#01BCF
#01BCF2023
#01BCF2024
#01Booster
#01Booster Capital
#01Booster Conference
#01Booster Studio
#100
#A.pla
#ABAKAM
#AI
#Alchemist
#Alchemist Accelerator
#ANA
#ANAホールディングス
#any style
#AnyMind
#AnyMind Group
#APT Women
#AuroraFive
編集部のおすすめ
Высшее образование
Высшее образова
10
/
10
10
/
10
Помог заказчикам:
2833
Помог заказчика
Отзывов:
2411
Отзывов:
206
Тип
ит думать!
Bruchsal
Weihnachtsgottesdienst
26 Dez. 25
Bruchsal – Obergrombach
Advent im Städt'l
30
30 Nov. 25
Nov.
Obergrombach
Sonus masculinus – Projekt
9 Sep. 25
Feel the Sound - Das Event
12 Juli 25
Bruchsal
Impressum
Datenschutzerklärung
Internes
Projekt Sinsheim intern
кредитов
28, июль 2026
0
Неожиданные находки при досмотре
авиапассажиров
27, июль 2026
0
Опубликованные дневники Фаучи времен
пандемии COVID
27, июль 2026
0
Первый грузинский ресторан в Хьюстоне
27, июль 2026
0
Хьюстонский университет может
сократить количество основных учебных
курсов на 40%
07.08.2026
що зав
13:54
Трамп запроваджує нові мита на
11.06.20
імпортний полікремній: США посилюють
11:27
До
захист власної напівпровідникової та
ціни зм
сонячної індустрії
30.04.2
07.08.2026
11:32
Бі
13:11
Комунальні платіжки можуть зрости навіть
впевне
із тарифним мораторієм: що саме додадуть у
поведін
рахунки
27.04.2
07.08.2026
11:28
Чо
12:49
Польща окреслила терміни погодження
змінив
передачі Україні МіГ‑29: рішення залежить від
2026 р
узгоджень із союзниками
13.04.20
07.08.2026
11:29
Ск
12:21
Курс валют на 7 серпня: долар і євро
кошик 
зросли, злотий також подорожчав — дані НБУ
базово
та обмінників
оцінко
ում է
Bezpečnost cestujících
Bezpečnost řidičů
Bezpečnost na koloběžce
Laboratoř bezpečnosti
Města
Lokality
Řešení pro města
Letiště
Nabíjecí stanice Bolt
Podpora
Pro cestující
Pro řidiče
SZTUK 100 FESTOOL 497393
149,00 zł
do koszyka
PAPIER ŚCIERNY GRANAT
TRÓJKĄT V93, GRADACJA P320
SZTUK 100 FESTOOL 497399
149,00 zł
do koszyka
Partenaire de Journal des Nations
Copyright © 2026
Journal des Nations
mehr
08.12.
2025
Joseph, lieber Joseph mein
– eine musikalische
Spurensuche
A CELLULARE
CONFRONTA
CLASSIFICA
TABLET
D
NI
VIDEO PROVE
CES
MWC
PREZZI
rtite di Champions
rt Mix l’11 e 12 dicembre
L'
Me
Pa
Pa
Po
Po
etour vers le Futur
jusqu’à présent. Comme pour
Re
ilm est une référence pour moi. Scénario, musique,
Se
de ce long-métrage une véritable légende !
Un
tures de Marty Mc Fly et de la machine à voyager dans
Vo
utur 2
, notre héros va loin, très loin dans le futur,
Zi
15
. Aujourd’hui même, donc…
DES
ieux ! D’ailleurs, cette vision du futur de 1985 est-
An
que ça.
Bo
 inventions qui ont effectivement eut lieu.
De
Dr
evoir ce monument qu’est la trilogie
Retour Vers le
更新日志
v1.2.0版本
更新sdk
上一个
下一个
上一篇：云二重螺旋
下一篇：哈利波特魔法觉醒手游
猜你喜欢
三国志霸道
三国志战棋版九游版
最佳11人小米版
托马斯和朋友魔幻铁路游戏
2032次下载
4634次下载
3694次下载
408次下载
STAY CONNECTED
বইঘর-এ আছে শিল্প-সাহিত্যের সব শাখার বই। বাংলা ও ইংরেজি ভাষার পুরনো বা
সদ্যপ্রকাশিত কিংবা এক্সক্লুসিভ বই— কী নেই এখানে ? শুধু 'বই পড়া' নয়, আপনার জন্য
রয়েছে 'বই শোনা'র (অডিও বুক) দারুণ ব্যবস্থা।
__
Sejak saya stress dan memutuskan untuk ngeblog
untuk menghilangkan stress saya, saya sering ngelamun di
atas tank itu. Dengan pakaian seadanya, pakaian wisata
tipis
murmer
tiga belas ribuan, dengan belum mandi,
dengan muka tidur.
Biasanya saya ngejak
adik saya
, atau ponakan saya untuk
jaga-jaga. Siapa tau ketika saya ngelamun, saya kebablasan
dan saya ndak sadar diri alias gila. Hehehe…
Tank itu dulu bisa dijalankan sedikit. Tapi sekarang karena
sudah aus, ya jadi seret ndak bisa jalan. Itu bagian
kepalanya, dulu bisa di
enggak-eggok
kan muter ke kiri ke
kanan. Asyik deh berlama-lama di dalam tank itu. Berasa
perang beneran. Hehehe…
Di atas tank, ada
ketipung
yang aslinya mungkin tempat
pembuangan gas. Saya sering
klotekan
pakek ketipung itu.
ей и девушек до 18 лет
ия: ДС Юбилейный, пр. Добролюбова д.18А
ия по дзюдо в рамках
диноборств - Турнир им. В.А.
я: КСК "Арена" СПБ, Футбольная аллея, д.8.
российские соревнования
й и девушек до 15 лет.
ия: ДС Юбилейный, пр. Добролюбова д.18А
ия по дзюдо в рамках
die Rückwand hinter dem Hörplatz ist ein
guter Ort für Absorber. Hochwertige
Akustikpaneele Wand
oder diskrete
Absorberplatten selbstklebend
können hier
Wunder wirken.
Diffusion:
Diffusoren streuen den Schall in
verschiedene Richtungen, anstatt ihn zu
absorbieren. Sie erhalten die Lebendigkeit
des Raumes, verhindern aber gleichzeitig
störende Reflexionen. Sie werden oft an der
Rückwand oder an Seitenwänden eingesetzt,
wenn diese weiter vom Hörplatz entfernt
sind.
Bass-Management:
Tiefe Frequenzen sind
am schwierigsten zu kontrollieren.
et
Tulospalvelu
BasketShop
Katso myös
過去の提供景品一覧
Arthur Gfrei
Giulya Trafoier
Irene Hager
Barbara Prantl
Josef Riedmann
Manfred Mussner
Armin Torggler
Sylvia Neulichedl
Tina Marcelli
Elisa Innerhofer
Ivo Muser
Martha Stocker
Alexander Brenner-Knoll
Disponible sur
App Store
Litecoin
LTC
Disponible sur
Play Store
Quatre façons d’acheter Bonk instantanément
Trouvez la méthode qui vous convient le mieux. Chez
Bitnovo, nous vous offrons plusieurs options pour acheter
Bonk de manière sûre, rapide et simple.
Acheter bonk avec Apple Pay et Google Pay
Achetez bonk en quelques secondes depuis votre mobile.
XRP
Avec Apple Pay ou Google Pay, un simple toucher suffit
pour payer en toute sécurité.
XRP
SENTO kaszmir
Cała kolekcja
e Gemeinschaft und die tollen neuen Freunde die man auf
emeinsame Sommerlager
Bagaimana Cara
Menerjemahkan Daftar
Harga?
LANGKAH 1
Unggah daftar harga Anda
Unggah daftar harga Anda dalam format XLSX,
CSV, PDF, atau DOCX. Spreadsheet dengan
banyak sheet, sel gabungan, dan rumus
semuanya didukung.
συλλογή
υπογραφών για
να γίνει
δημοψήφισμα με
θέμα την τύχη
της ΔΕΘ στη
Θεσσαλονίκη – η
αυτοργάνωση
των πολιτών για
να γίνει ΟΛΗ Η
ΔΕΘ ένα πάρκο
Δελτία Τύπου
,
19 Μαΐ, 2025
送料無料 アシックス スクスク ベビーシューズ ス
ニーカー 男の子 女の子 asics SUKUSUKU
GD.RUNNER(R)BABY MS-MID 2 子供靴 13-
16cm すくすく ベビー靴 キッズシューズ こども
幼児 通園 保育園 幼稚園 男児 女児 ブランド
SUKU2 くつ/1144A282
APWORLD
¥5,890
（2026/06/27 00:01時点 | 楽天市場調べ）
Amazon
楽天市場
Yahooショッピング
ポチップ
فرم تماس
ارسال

=======

Please report every line of the records above that contains the word "atas".

Response for this exercise:
atas tank itu. Dengan pakaian seadanya, pakaian wisata
Di atas tank, ada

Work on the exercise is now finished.